Pur con lontanissime origini assimilabili, si ricorda che gli Iapigi si stabilirono in un territorio molto vasto dando origine a tre diversi gruppi (ancor oggi tradizionalmente, culturalmente, socialmente e caratterialmente diversi fra loro).
I Dauni si allontanarono dall'influenza greca e si orientarono (anche commercialmente) verso i Liburni, anch'essi di provenienza illirica, stanziatisi molto più a nord, lungo l'Adriatico (nel Piceno) fino alla Dalmazia, insomma, già dai tempi più remoti, non vollero avere nulla a che fare col mondo della bassa pianura apula. Per i Messapi, ma soprattutto per i Peucezi (rozzi Baresi e del circondario pianeggiante o basso collinare), invece, la vicinanza di Taranto e delle altre città sottomesse alla Grecia (anche Calabresi - che Dio ce ne scampi e liberi..) portò a subire per anni ed anni le influenze degli esuli più zotici ed incivili dell'allora Magna Grecia.

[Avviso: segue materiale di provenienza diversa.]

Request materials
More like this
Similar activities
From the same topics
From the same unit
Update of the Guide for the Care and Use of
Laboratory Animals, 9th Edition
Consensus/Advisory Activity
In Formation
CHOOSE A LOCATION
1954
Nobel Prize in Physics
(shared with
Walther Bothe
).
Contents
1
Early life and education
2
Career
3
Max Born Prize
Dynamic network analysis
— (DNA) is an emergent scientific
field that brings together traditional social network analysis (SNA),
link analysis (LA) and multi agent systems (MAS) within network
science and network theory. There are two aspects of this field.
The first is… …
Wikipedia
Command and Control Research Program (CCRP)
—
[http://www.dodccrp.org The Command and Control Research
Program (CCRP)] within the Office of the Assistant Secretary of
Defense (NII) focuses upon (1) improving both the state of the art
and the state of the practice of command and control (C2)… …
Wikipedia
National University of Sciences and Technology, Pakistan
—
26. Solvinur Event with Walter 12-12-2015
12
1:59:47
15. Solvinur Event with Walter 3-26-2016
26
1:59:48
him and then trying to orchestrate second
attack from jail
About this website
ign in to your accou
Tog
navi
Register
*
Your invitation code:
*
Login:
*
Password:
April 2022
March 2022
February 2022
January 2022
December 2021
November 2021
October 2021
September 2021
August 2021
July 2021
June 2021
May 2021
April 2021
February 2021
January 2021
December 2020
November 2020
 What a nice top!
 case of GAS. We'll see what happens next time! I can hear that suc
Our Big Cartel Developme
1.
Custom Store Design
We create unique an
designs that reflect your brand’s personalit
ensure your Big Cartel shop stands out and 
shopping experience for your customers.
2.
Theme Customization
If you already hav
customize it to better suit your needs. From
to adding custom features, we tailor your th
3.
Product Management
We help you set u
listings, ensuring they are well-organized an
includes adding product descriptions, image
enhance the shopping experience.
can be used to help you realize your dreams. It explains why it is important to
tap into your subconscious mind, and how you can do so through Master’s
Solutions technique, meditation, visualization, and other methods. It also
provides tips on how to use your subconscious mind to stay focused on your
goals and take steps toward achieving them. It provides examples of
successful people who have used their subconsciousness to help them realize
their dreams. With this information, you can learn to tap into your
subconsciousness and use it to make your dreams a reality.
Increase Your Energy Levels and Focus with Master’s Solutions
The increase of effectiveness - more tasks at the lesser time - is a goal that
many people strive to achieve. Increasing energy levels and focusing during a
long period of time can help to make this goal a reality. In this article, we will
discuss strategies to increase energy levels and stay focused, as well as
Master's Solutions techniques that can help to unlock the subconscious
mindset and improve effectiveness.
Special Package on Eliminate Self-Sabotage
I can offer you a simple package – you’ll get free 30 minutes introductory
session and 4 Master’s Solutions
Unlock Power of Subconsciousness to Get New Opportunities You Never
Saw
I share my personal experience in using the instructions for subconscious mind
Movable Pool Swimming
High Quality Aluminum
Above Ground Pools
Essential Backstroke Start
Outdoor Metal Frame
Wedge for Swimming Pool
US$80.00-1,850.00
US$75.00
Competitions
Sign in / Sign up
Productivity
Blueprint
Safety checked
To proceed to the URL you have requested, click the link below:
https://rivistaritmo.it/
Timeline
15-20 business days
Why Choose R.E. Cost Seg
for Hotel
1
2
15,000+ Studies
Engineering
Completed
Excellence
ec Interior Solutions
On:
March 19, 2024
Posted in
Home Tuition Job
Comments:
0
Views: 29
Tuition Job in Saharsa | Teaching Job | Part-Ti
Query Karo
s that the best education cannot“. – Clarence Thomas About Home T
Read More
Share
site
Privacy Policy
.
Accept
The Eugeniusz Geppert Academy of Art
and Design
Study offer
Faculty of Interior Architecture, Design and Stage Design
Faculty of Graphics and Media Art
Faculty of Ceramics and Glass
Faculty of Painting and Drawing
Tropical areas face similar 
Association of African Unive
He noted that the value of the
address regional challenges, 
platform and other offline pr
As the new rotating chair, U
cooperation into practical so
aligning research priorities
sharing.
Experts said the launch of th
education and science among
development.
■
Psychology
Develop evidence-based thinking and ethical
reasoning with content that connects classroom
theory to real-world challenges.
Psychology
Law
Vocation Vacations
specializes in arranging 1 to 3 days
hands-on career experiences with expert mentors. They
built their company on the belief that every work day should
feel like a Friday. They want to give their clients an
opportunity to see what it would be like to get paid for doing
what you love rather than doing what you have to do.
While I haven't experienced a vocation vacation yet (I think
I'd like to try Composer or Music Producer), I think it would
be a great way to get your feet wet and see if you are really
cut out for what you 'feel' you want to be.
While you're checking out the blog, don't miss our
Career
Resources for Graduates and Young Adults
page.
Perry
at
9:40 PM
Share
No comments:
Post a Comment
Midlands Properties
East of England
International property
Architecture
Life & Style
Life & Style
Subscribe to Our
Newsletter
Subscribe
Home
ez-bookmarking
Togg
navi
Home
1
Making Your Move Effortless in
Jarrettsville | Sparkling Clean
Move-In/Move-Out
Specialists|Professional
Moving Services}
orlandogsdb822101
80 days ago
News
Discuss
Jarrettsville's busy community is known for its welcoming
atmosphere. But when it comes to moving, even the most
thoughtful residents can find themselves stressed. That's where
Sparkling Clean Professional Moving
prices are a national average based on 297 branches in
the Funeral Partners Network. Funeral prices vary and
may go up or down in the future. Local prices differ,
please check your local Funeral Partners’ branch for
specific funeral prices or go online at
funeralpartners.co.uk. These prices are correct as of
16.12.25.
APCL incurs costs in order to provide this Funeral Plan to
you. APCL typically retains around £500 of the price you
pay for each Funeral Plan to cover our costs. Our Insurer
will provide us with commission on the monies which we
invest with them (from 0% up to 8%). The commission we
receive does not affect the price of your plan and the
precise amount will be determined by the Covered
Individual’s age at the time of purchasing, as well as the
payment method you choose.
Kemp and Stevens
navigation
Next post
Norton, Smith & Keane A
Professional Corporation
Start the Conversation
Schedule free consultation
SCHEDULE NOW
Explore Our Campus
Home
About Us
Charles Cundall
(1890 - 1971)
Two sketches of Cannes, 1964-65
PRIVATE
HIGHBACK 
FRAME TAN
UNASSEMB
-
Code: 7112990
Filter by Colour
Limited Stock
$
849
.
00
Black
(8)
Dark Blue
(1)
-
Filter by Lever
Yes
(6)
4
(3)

Ancor oggi a Bari e zone limitrofe si usa dire: magna, magna, ... intendendo l'atto del trangugiare cibo ... e quindi, travisando il nobile significato di gradezza e civiltà, tipico dei loro nobili, lontani avi, eupatridoi, eughenéis e kalòi kài agathói (che, d'altra parte, restarono tutti nella Daunia)
A proposito di Caracas, come potete vedere, prima di atterrare negli USA, la mongolfiera in scala 1 a 1 riproducente le dimensioni dei miei profilattici, atterrerà proprio nella città citata dal Peucezio Zoidberg!